Other single women, with no particular talents beyond the ability to make children happy, found fulfilment as nannies, wheeling perambulators in London’s parks.

Often the bonds they formed were closer than those the children formed with their parents, and lasted a lifetime. In 1921, a maiden aunt called Gertie Maclean, much in demand for taking nephews and nieces back and forth to school, decided to make aunthood professional and set up Universal Aunts in the back room of a bootmaker’s in Sloane Street. Soon her “Ladies of Irreproachable Background” were escorting children around London, organising trips abroad and doing other people’s shopping for everything “from a hairpin to a Moth aeroplane”.

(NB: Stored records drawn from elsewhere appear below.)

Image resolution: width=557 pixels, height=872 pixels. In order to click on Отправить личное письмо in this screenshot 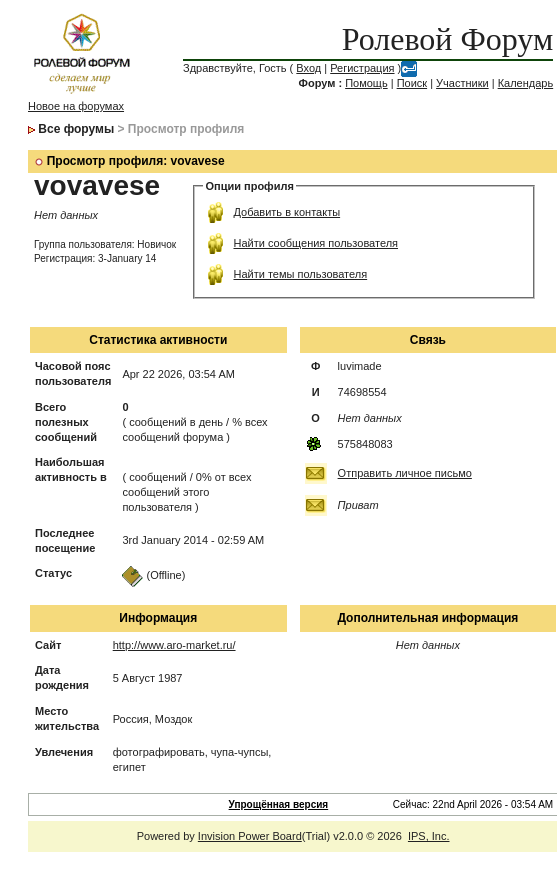, I will do `click(405, 473)`.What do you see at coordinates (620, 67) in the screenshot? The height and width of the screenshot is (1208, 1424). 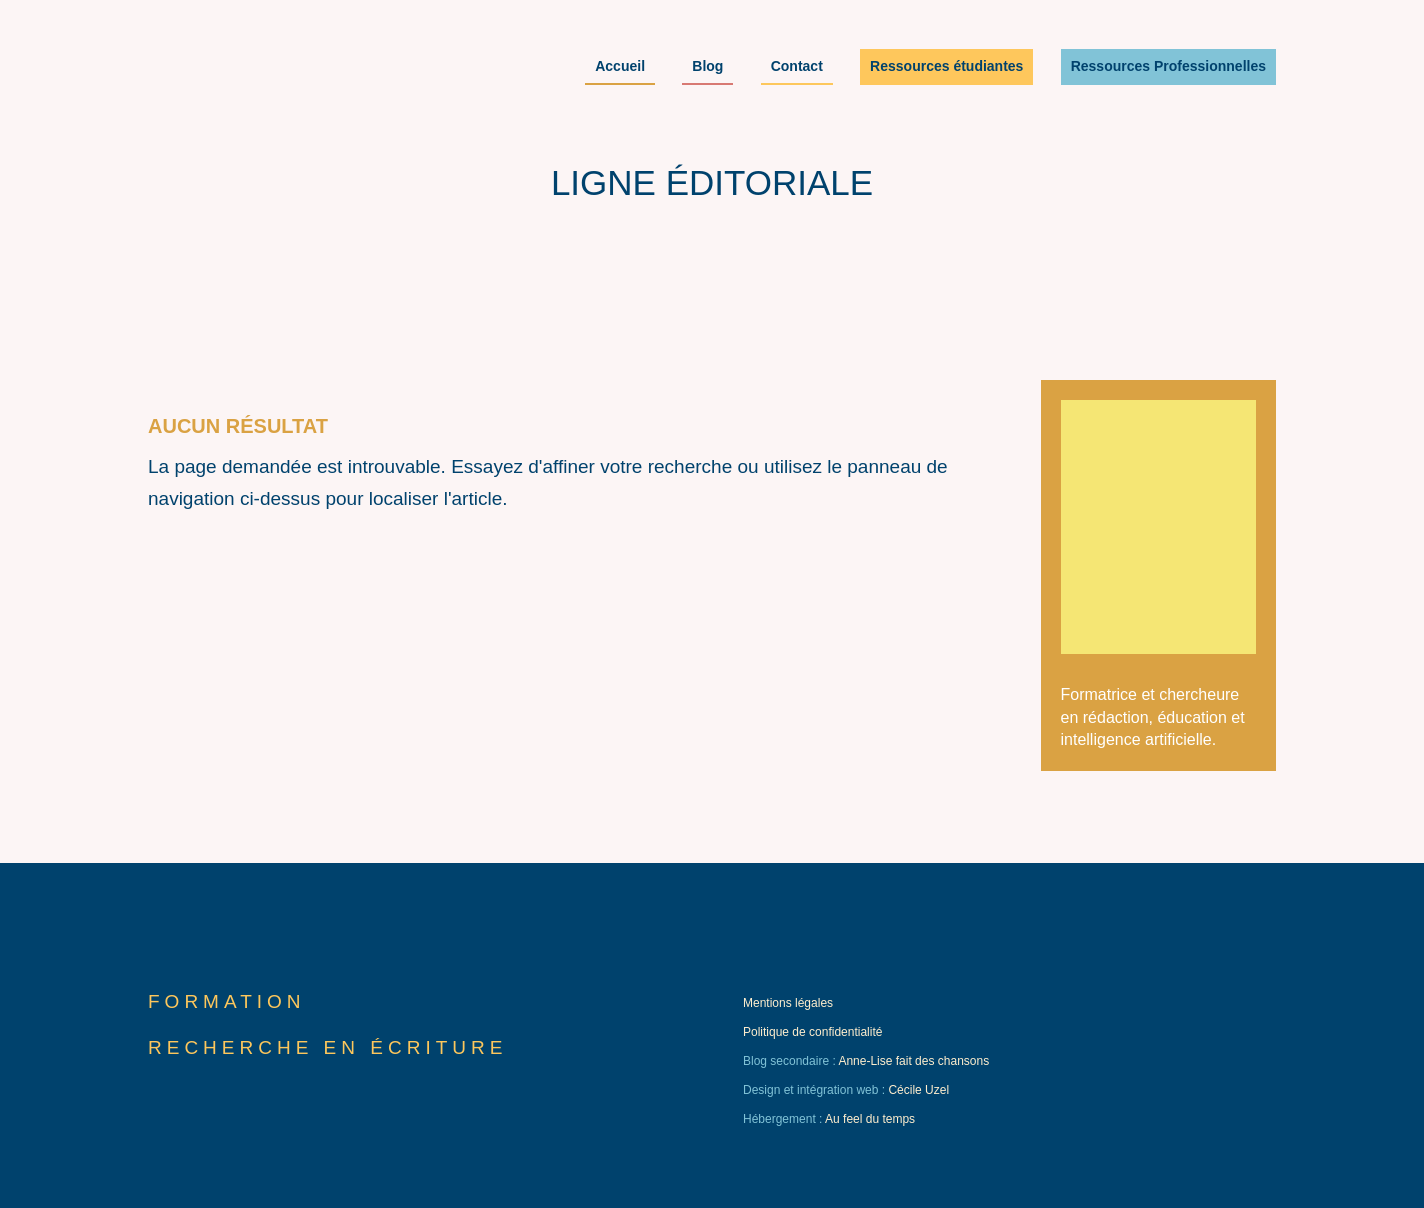 I see `Accueil` at bounding box center [620, 67].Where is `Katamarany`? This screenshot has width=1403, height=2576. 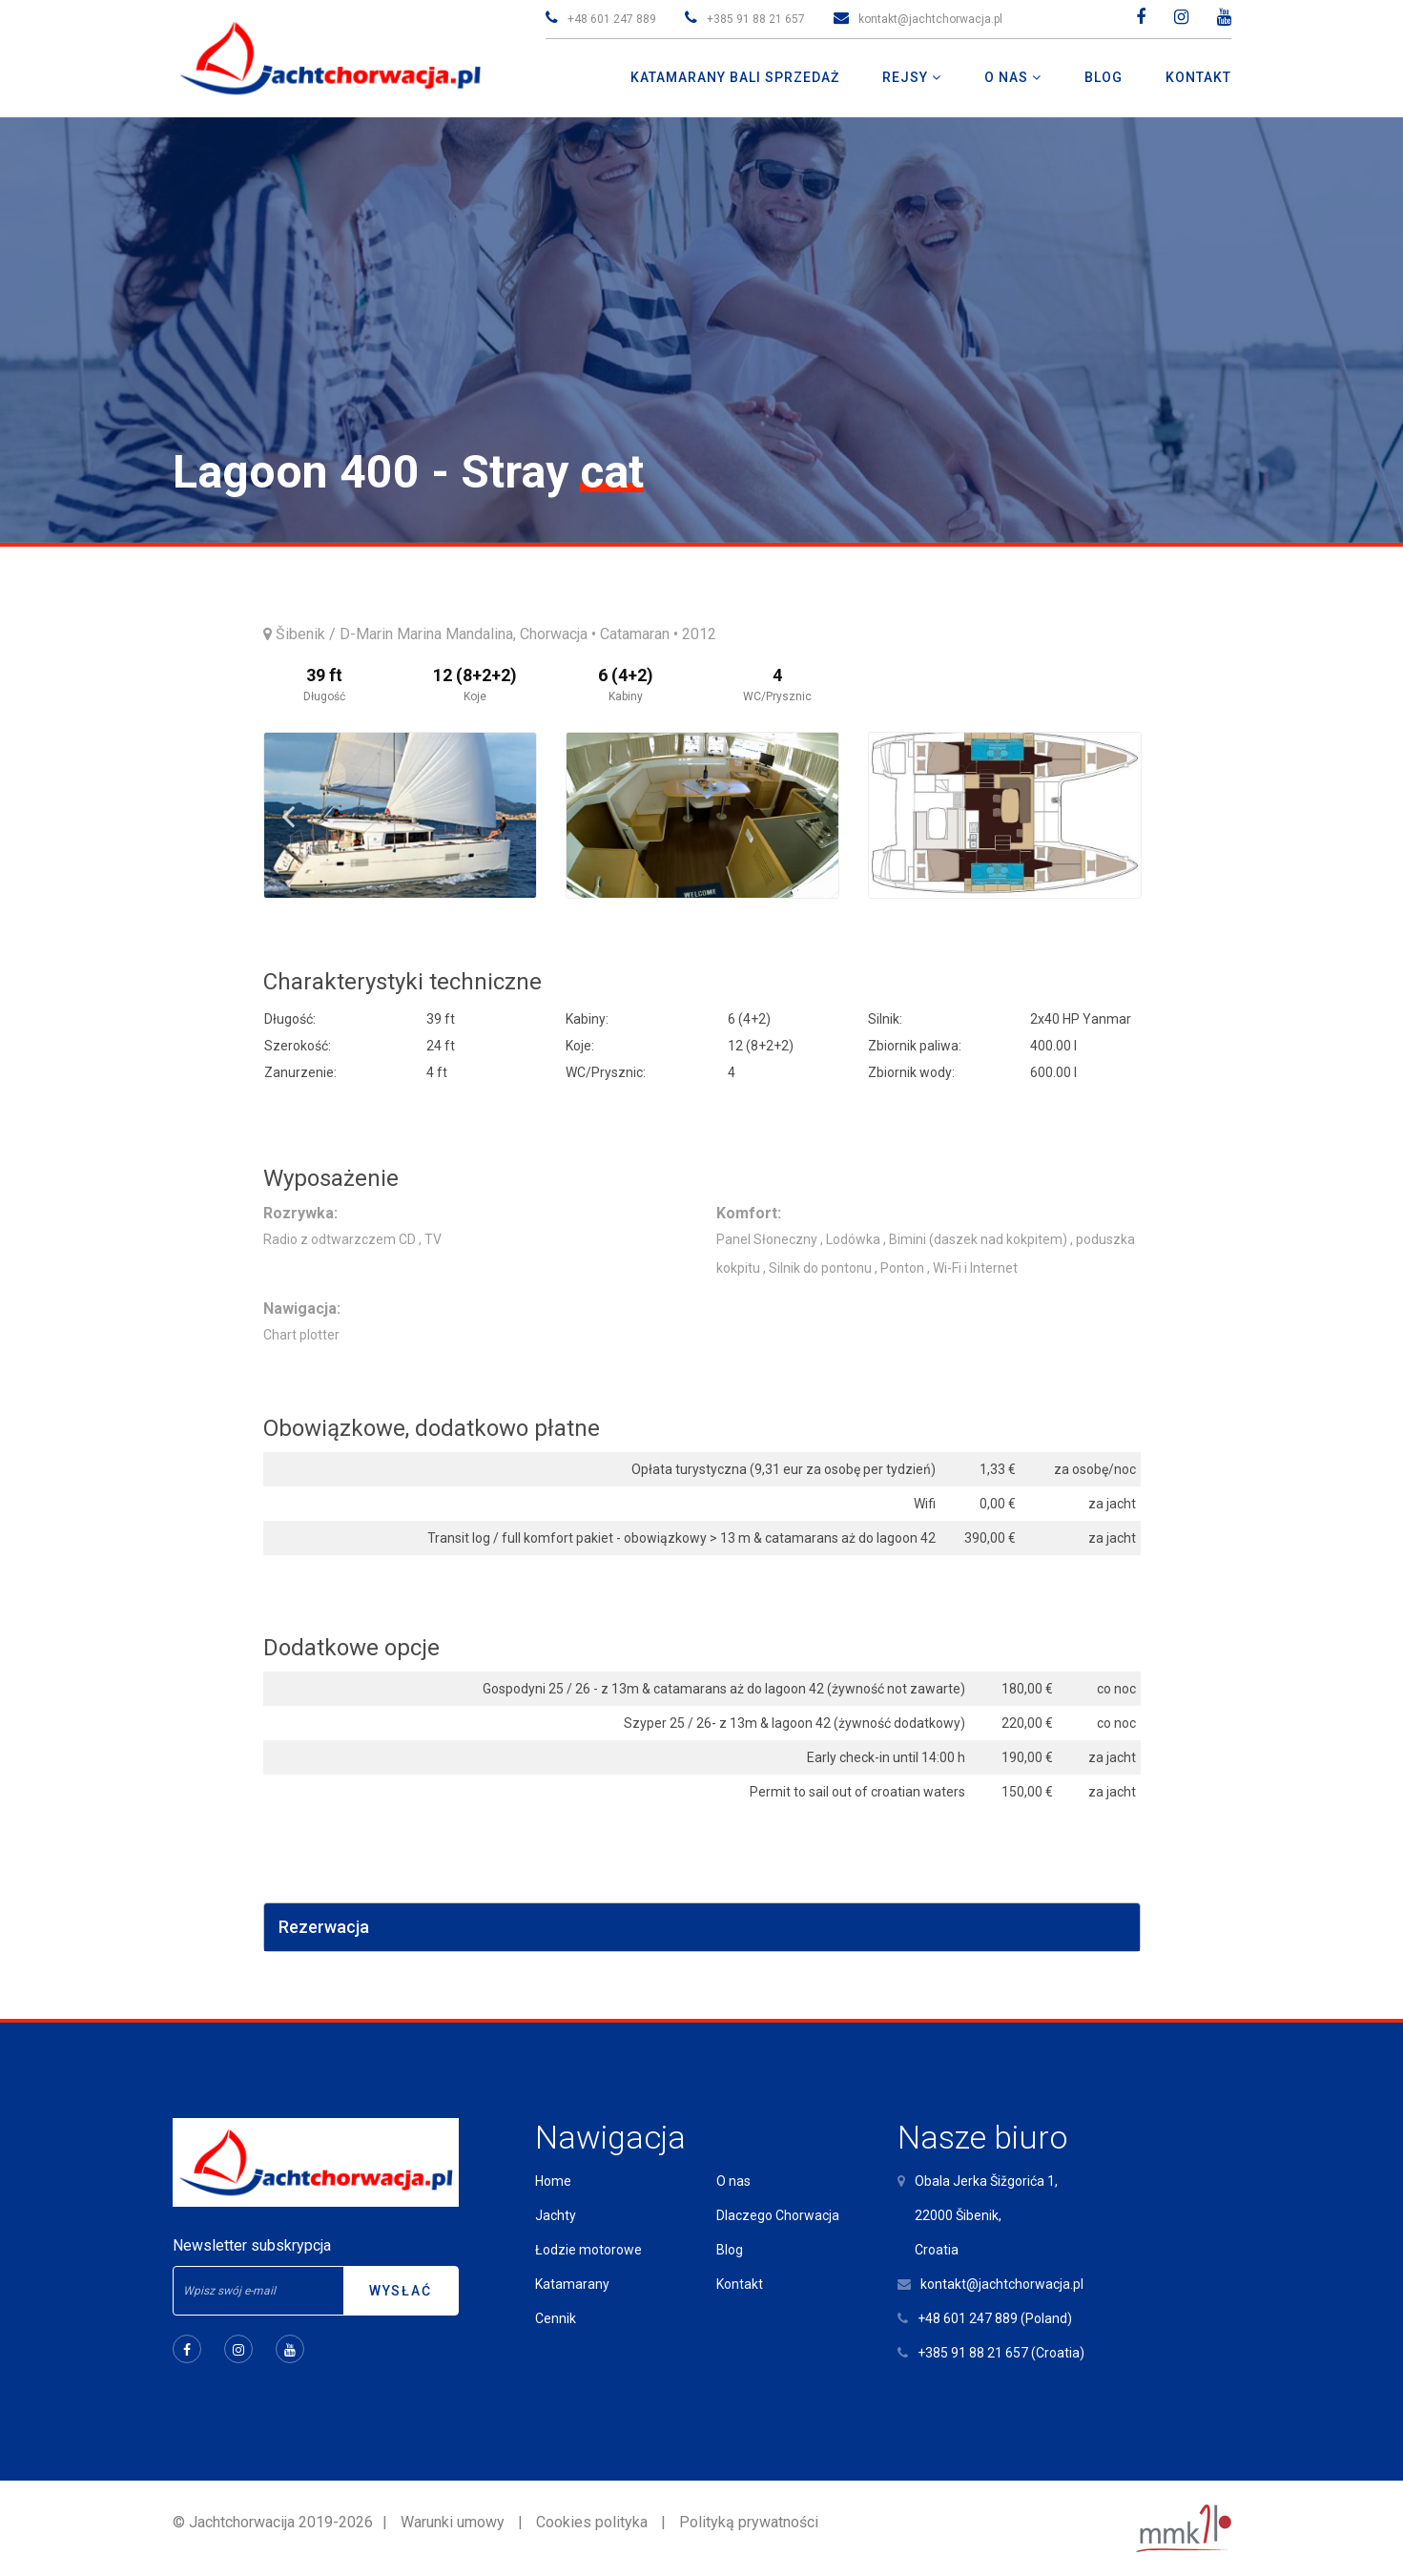
Katamarany is located at coordinates (572, 2284).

Gertie, like the trailblazers in male professions, freed single women from dependence and contempt. Another liberator was Radclyffe Hall, the author of the lesbian novel The Well of Loneliness. Many single women had found happiness with members of their own sex, but the subject was deemed unmentionable until Hall came along.

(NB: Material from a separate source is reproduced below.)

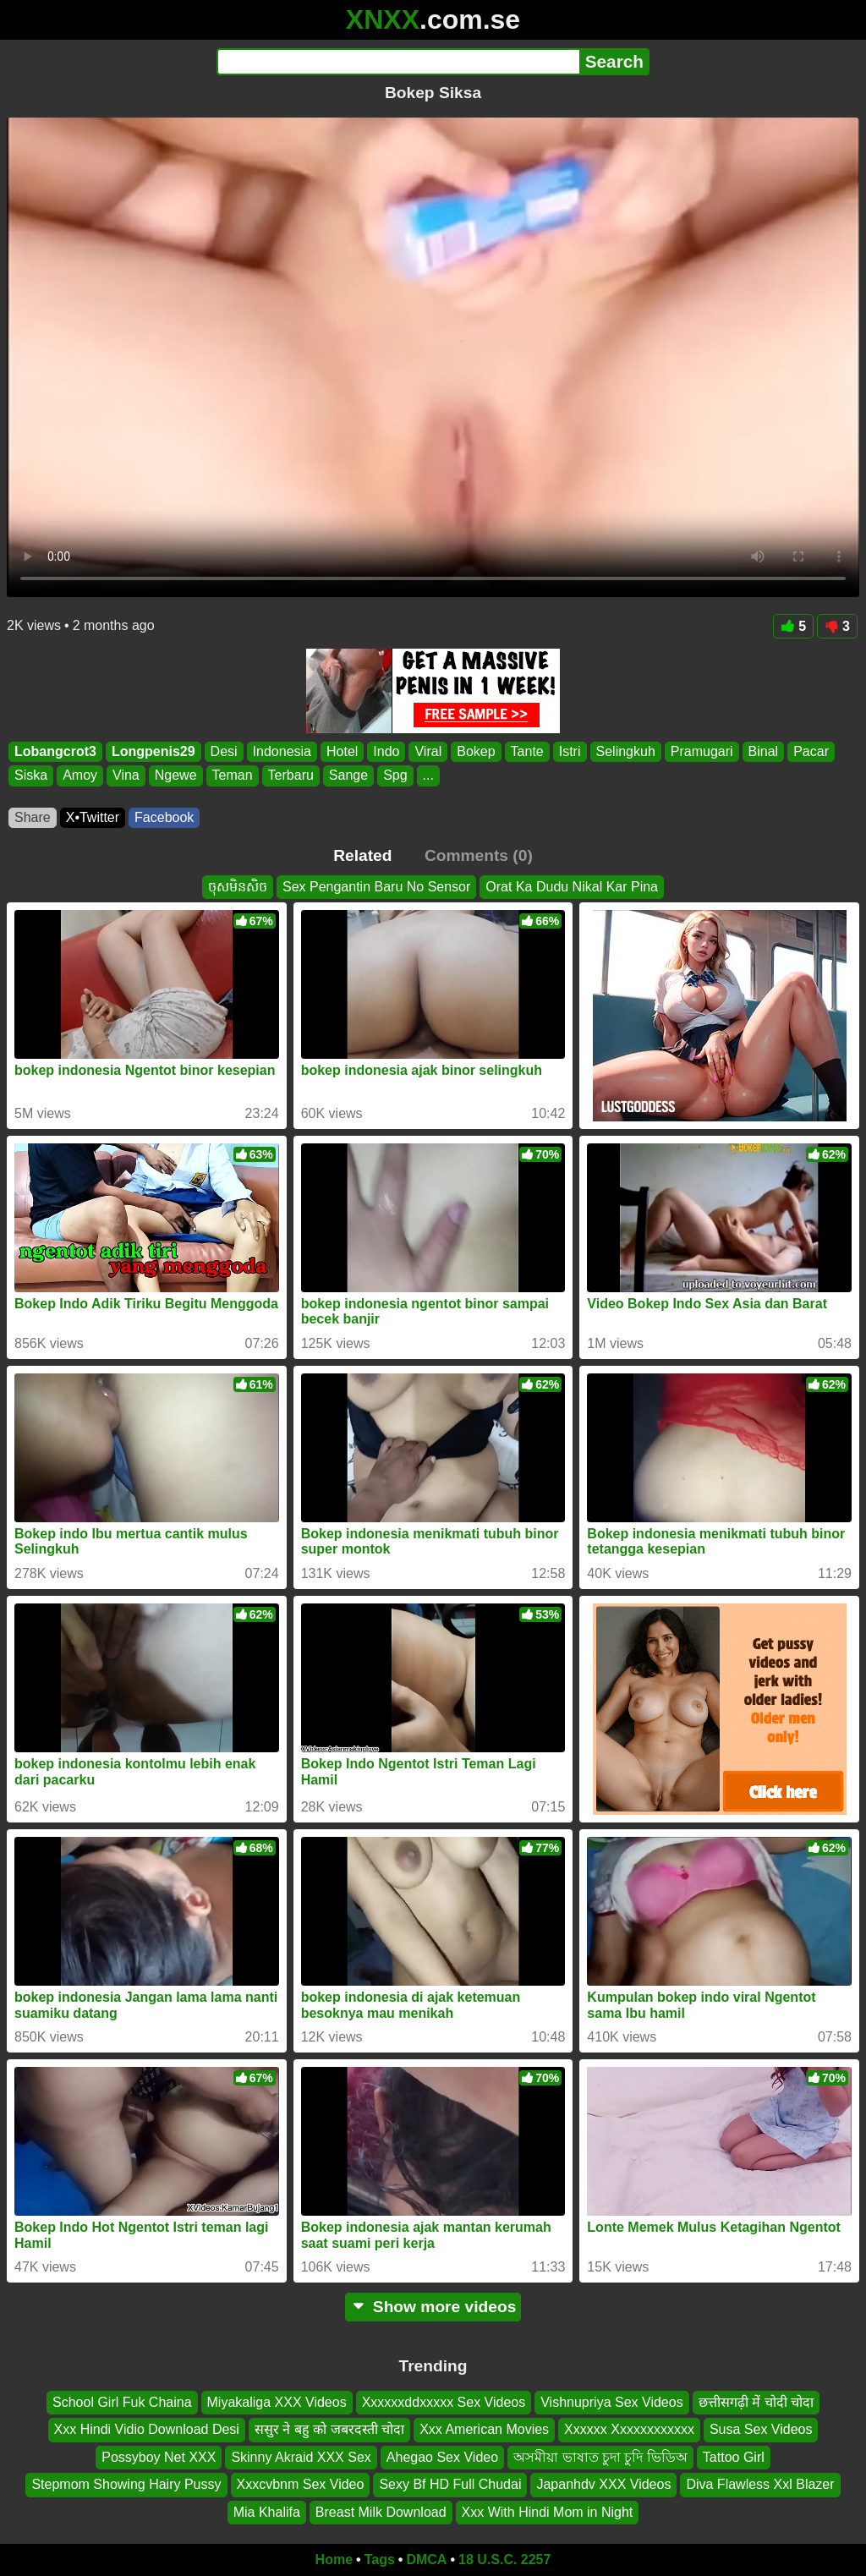 This screenshot has width=866, height=2576. What do you see at coordinates (176, 776) in the screenshot?
I see `Ngewe` at bounding box center [176, 776].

Even Marie Stopes, renowned as a birth-control campaigner, proved hostile. The letters of women who wrote to her about their sexual feelings provide an extraordinary archive of ignorance, fear and unhappiness. Asked about lesbianism, Stopes replied firmly that it was a “disease”. Hall, by contrast, made it fashionable. When The Well was prosecuted as an obscene libel she appeared in court in a Spanish riding hat and long leather coat, and though her novel was condemned to be burnt, it became a clandestine bestseller. The centre of a galaxy of artistic and theatrical types, including Tallulah Bank-head and the cellist Gwen Farrar, Hall made it her mission that lesbians should never again be “driven back to their holes and corners”.

The women Nicholson celebrates changed our culture. They turned the Victorian spinster into the modern career woman. But, she believes, they were also different from modern women. Like anyone who has lived through a war, they had lower expectations of happiness and a stoicism and dignity that were all their own. Her book applauds the celebrities but does not forget the obscure. Beside Caton-Thompson she sets May Jones, who wrote her autobiography, in Biro, on scraps of coloured paper, when she was 85. She was a Welsh carpenter’s daughter and fell in love with Philip, a young Quaker intellectual, who went to France with an ambulance unit and was killed. “I knew then,” May wrote, “that I should die an old maid.” Then she added, in pencil, “I was only 20 years old.” The rest of the page is blank. It is moments such as this that make Singled Out so powerful and so inspiring.